MONTHLY GRIEFCARE

Grief and death doulas are people who are unafraid of your grief. We step right into the center of it with you and ask: what do you need?

I often provide personalized support for grieving people by taking a layer of organization and day-to-day functioning of your plate for a while while offering space to process your grief to the extent you wish. Grieving is exhausting and lasts (forever?) longer than most people around us acknowledge. Support is needed far beyond the first few days of a loss of someone of significance.

I can:

  • provide scheduled meals cooked and delivered to specification (including child-friendly options available)

  • organize meal trains and other community support

  • be a flexible and non-judgemental presence to deal with cooking, cleaning, children, grief support, and errands all in the same afternoon

  • help you coordinate end-of-life tasks

  • help you honor the life of the person gone

  • go for walks, read aloud to you, listen to or read something and talk with you about it (podcasts, books, memes, etc.)

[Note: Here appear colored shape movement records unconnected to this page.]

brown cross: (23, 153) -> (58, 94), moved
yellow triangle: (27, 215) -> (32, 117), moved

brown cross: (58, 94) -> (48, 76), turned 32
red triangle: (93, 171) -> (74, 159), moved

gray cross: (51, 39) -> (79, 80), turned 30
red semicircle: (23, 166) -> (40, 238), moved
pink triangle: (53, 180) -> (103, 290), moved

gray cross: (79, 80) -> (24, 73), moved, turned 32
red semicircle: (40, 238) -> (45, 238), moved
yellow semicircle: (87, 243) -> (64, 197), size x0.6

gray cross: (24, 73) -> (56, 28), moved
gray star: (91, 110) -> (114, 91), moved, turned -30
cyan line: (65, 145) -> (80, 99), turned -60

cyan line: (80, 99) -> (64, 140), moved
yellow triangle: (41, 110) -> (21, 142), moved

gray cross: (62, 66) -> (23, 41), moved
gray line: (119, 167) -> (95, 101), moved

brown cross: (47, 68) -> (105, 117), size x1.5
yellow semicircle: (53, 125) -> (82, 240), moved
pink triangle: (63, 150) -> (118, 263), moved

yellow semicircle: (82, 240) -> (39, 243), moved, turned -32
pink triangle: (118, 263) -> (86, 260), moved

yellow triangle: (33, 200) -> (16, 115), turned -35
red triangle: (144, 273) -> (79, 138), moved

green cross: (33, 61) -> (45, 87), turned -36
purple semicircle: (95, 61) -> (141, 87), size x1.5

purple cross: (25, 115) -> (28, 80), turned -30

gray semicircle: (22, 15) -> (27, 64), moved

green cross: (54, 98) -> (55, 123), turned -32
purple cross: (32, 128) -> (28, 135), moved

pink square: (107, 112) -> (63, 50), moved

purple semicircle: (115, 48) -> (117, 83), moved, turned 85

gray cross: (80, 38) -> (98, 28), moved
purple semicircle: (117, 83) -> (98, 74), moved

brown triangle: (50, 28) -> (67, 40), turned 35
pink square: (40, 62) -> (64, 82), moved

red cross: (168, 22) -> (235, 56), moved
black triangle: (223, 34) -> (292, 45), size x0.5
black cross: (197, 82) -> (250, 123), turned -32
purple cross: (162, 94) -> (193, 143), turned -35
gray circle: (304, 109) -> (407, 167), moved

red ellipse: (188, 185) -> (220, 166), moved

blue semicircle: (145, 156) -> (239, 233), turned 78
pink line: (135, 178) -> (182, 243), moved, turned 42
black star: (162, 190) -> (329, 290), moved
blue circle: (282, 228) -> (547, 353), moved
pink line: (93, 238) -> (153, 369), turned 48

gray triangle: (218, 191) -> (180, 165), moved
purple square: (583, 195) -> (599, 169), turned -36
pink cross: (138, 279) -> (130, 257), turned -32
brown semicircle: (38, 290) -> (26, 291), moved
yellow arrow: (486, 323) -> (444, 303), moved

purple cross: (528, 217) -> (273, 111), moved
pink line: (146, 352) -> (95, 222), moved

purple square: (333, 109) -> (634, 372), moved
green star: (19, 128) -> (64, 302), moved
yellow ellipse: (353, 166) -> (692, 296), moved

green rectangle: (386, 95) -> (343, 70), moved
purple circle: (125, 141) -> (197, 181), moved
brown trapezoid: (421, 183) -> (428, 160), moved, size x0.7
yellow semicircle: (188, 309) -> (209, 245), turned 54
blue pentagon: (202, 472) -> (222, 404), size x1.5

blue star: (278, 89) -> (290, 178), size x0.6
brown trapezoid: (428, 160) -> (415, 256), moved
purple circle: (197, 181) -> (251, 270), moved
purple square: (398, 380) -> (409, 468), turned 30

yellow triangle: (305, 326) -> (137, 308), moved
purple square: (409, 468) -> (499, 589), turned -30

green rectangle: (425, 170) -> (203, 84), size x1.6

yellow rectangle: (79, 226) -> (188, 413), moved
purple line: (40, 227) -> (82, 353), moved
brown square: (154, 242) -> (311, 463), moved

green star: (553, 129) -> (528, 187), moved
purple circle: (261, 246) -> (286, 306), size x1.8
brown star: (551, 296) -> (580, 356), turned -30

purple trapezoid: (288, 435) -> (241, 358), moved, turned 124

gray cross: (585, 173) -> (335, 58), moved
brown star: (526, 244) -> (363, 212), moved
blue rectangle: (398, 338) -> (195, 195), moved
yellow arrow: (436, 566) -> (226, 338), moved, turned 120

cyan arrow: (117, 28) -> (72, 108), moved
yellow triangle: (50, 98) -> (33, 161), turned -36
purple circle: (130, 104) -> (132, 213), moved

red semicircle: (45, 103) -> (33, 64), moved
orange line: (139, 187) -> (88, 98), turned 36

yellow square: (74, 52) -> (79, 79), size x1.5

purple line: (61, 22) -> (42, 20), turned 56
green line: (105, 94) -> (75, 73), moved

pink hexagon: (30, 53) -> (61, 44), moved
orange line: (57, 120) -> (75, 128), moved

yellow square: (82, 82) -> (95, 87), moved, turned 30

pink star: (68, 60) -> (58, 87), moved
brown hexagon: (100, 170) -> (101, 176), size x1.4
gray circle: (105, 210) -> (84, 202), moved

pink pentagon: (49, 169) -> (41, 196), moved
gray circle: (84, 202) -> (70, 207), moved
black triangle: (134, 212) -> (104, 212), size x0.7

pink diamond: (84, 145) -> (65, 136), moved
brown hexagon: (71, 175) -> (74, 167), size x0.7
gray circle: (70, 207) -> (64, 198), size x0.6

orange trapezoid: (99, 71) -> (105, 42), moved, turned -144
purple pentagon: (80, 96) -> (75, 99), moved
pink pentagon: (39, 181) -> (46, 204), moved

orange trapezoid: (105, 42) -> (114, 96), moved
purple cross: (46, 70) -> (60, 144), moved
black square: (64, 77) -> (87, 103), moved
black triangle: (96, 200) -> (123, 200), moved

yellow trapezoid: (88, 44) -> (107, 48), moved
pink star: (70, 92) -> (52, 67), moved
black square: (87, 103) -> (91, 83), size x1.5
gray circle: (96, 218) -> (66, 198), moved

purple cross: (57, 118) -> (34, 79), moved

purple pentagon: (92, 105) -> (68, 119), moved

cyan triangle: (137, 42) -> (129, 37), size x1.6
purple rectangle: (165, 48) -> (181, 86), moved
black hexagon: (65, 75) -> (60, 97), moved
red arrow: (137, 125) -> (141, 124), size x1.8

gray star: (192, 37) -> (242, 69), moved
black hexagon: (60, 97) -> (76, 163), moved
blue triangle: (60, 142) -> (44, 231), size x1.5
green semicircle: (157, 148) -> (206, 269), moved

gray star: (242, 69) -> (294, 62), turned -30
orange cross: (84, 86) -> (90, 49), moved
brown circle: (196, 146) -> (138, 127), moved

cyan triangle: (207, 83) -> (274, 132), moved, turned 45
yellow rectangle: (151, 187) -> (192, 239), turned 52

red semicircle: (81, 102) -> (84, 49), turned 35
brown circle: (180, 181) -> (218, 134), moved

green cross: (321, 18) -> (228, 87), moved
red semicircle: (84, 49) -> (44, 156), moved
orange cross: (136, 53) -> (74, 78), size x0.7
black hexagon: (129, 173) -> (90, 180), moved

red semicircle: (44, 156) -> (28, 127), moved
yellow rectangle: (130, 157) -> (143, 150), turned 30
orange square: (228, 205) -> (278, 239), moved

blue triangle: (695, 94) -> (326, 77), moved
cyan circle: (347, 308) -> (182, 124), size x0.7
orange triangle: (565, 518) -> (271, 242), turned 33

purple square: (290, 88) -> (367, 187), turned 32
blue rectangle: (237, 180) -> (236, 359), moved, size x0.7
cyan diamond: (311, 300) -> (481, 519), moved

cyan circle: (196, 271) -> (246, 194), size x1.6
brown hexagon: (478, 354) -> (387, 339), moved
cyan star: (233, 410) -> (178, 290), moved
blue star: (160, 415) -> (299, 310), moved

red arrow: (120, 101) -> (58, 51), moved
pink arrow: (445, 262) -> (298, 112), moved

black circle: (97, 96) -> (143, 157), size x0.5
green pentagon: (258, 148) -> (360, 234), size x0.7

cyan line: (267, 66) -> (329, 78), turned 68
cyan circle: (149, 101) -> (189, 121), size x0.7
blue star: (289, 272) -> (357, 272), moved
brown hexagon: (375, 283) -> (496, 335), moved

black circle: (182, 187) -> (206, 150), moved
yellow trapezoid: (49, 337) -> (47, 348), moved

  • be “alone together”; often grievers don’t want to be physically alone but they do not want active engagement the whole time either

  • if it’s in my doula realm, I’m game!

The Well of Grief

Those who will not slip beneath
    the still surface on the well of grief,

turning down through its black water
    to the place we cannot breathe,

will never know the source from which we drink,
    the secret water, cold and clear,

nor find in the darkness glimmering,
    the small round coins,
          thrown by those who wished for something else.

— David Whyte

Grief Resources

Herbal Support for Phases of Grief

Griefcare can be shaped as you need it. I have been a lap to weep into, a spreadsheet maker, a meal train organizer, a home funeral organizer, a referrer, someone to hold your crying baby while you cry, a grounded voice during tense moments, and someone not afraid when you scream out in rage or hopelessness. Sometimes we just want someone else to be in the house busying themselves. Sometimes we need anyone who isn’t afraid of our feelings.

Grief only knows how to grow when kept inside and experienced alone. When processed other ways, it can—maybe, with great care and patience—be encouraged to grow into a different shape, one just a bit easier or softer to carry.